Marjorie James on her degree presentation day December 2018 at the age of 93. Image: David RJ Young.

At ninety three years of age, Marjorie James was the oldest certificated student teacher who was awarded an honorary degree at a special ceremony at Goldsmiths in December last year.

She stood tall and proud in the Marquee reception afterwards, surrounded by her family and explaining to the Warden and other senior University figures how thrilled she was to visit Goldsmiths, University of London New Cross for the first time in her life.

This is because despite studying hard for the intensive two year teacher-training course between 1944 and 1946, she had never set foot in the main college building or its campus and grounds in Deptford.

In 1939, Goldsmiths’ College was evacuated to Nottingham and several hundred New Cross students joined University College Nottingham’s undergraduates and just over one hundred other teacher trainees from the Institute of Education in Bloomsbury.
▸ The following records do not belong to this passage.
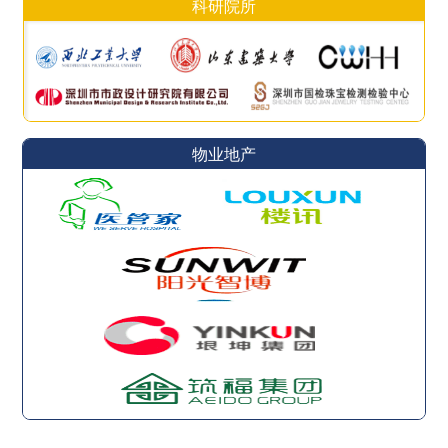
科研院所
物业地产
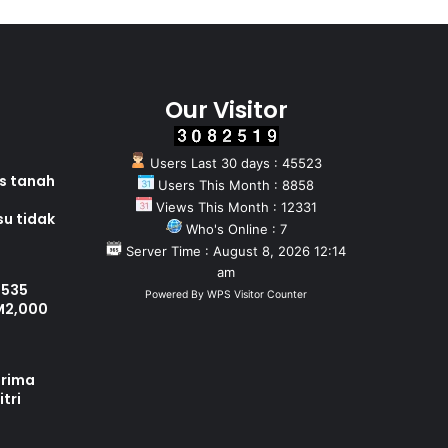
Our Visitor
Users Last 30 days : 45523
as tanah
Users This Month : 8858
Views This Month : 12331
su tidak
Who's Online : 7
Server Time : August 8, 2026 12:14
am
 535
Powered By
WPS Visitor Counter
M2,000
erima
tri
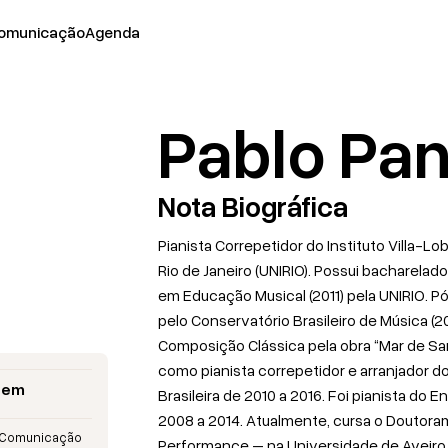
omunicação
Agenda
Pablo Pa
Nota Biográfica
Pianista Correpetidor do Instituto Villa-L
Rio de Janeiro (UNIRIO). Possui bacharela
em Educação Musical (2011) pela UNIRIO
pelo Conservatório Brasileiro de Música (2
Composição Clássica pela obra “Mar de Sa
como pianista correpetidor e arranjador d
a em
Brasileira de 2010 a 2016. Foi pianista 
2008 a 2014. Atualmente, cursa o Doutor
 Comunicação
Performance – na Universidade de Aveiro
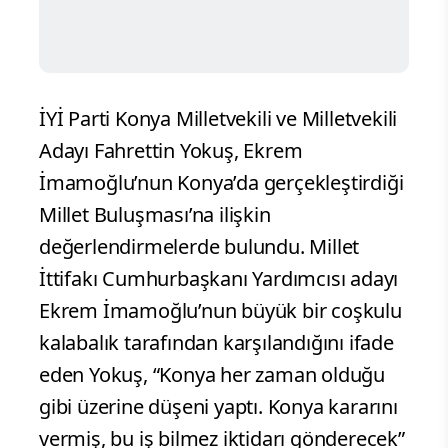
İYİ Parti Konya Milletvekili ve Milletvekili
Adayı Fahrettin Yokuş, Ekrem
İmamoğlu’nun Konya’da gerçekleştirdiği
Millet Buluşması’na ilişkin
değerlendirmelerde bulundu. Millet
İttifakı Cumhurbaşkanı Yardımcısı adayı
Ekrem İmamoğlu’nun büyük bir coşkulu
kalabalık tarafından karşılandığını ifade
eden Yokuş, “Konya her zaman olduğu
gibi üzerine düşeni yaptı. Konya kararını
vermiş, bu iş bilmez iktidarı gönderecek”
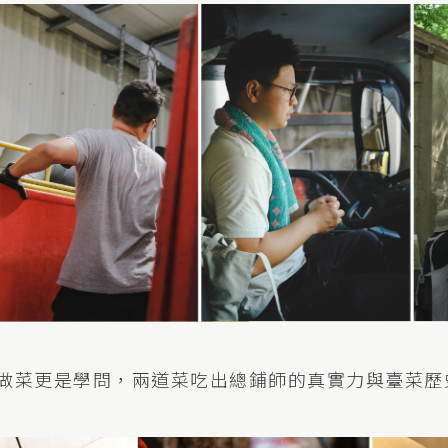
做菜更是學問，兩道菜吃出總鋪師的真實力與臺菜歷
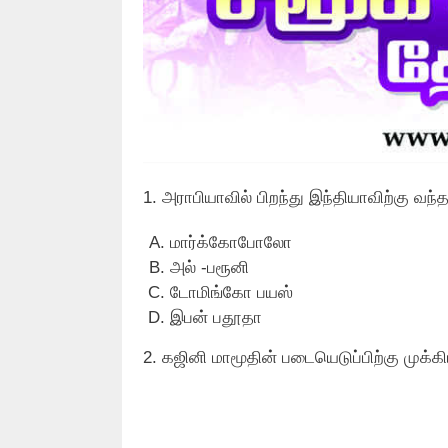
1. அராபியாவில் பிறந்து இந்தியாவிற்கு வ
மார்க்கோபோலோ
அல் -பரூனி
டோமிங்கோ பயஸ்
இபன் பதூதா
2. கஜினி மாமூதின் படையெடுப்பிற்கு முக்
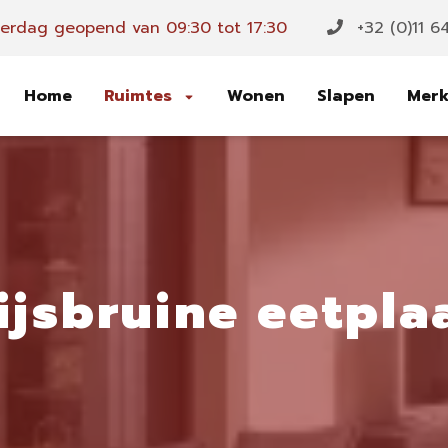
rdag geopend van 09:30 tot 17:30
+32 (0)11 6
Home
Ruimtes
Wonen
Slapen
Mer
ijsbruine eetpla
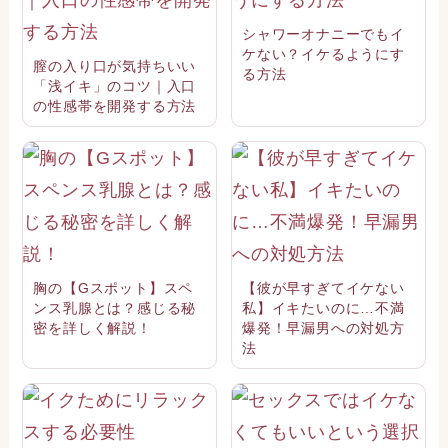
シャワーオナニーでもイ
ケない？イケるようにす
膣の入り口が気持ちいい
る方法
「浅イキ」のコツ｜入口
の性感帯を開発する方法
胸の【Gスポット】スペ
【彼が早すぎてイケない
ンス乳腺とは？感じる秘
私】イキたいのに…不満
密を詳しく解説！
爆発！早漏男への対処方
法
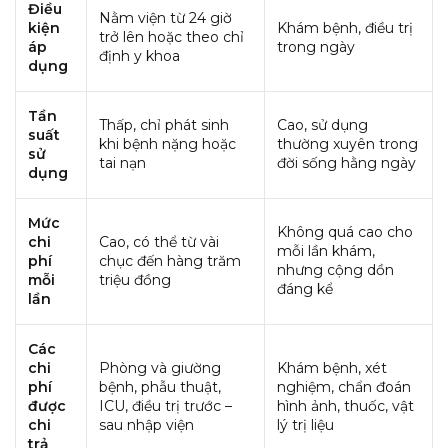
Điều
Nằm viện từ 24 giờ
kiện
Khám bệnh, điều trị
trở lên hoặc theo chỉ
áp
trong ngày
định y khoa
dụng
Tần
Thấp, chỉ phát sinh
Cao, sử dụng
suất
khi bệnh nặng hoặc
thường xuyên trong
sử
tai nạn
đời sống hằng ngày
dụng
Mức
Không quá cao cho
chi
Cao, có thể từ vài
mỗi lần khám,
phí
chục đến hàng trăm
nhưng cộng dồn
mỗi
triệu đồng
đáng kể
lần
Các
chi
Phòng và giường
Khám bệnh, xét
phí
bệnh, phẫu thuật,
nghiệm, chẩn đoán
được
ICU, điều trị trước –
hình ảnh, thuốc, vật
chi
sau nhập viện
lý trị liệu
trả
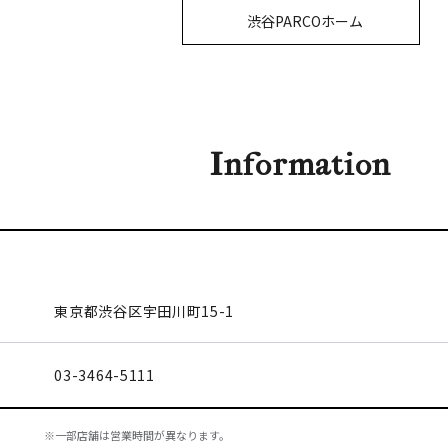
渋谷PARCOホーム
Information
東京都渋谷区
宇田川町15-1
03-3464-5111
※一部店舗は営業時間が異なります。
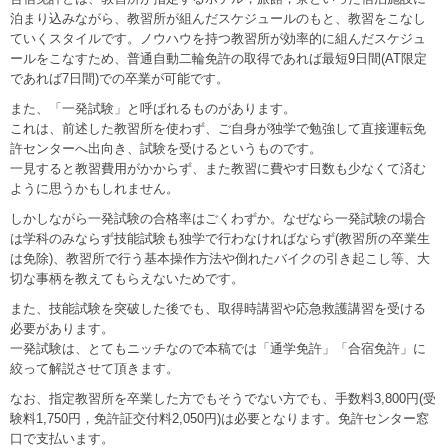
泊まり込みながら、教習所が組んだスケジュールのもと、教習をこなし
ていくスタイルです。ノウハウを持つ教習所が効率的に組んだスケジュ
ールをこなすため、普通自動二輪免許の取得であれば最短9日間(AT限定
であれば7日間)での卒業が可能です。
また、「一発試験」と呼ばれるものがあります。
これは、前述した教習所を使わず、ご自身が独学で勉強して直接運転免
許センターへ出向き、試験を受けるというものです。
一見すると教習費用がかからず、また教習に費やす日数も少なくて済む
ように思うかもしれません。
しかしながら一発試験の合格率はごくわずか。なぜなら一発試験の場合
は学科のみならず技能試験も独学で行わなければならず(教習所の卒業生
は免除)、教習所で行う基本操作方法や倒れたバイクの引き起こし等、大
切な事柄を教えてもらえないためです。
また、技能試験を突破した後でも、取得時講習や応急救護講習を受ける
必要があります。
一発試験は、とてもニッチなので本稿では「通学免許」「合宿免許」に
絞って解説させて頂きます。
なお、指定教習所を卒業した方でもそうでない方でも、手数料3,800円(受
験料1,750円，免許証交付料2,050円)は必要となります。免許センター窓
口で支払います。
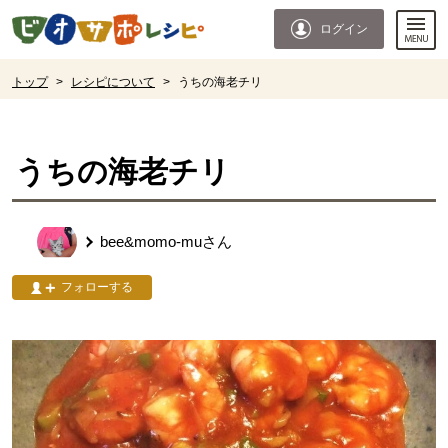
本文へジャンプする。
ページの先頭です。
ログイン
ここからサイト内共通メニューです。
サイト内共通メニューをスキップする
サイト内共通メニューここまで。
ここから現在位置です。
トップ
>
レシピについて
>
うちの海老チリ
現在位置ここまで
うちの海老チリ
bee&momo-mu
さん
フォローする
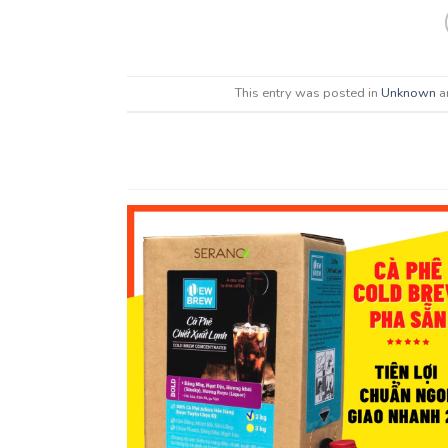
This entry was posted in
Unknown
a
In the first history of the College published in 1955, titled The Forge, the Warden at the time, Arthur Edis Dean wrote:

“In the as yet unrevealed conditions of possible aerial attack some doubt had been expressed about the choice of Nottingham as a war-time refuge but it was evident from the first that the choice was a happy one.

The reception at Nottingham was very friendly, and Goldsmiths’ was generously treated in the matter of accommodation in the excellent buildings of the University College, particularly on the residential side.”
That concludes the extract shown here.